Various promises were made to the villagers that they would one day return once the war was won. These promises never materialised. Their lack of bitterness towards the authorities during the evacuation turned to a feeling of betrayal. In several villages on Salisbury Plain can be found elderly people who grew up in Imber as children. It is still spoken of fondly. The village now lies in a part of Salisbury Plain, the Imber Range, that is permanently off-limits to the public. For a reducing number of precious days in the year the main village street, the church and the Baptist church cemetery are open to the public. There are few original buildings remaining, so widespread has been the destruction by the military.

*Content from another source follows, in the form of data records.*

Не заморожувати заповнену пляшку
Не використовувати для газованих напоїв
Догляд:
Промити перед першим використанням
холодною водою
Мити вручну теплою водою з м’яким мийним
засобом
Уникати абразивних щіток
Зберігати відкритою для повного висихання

I make no apology for the bleak nature of my photographs. Black and white is my preferred medium and it seemed appropriate for what I saw yesterday. Even where I have shot in colour the tones are flat and subdued. As I walked around I spoke to several of the volunteers who make the open days possible. They were passionate about the history of Imber and about preserving access but their fear is that they are fighting a losing battle as the MOD increasingly seek to restrict access to parts of the Plain. But we, the public, don’t help ourselves. Despite the 63 notices warning people not to trespass beyond the designated areas the two security guys I spoke to were having to remove people from some of the block buildings used for urban warfare training. These were clearly signed and taped off with bright red and white tape. My pet hate, bagged up dog poo, littered the grass verges and children were allowed to run riot by parents who seemed to show little respect for the place. The bus day in the summer, when thousands of people visited Imber by a fleet of double decker buses, should be a beacon of hope but I fear the village will become little more than a tourist attraction like any other. That’s probably a little harsh but it didn’t help my mood of sadness and gloom as I thought about the destruction of this once happy community.
I left Imber via American Road which travels west towards Heytesbury. The final image looking from American Road towards Cley Hill I think captures the remoteness of this bleak but at the same time beautiful part of Salisbury Plain.
As I write this blog, on 1 January 2020, this is the final day of a six period that when Imber has been open. Who knows when the MOD will next allow access.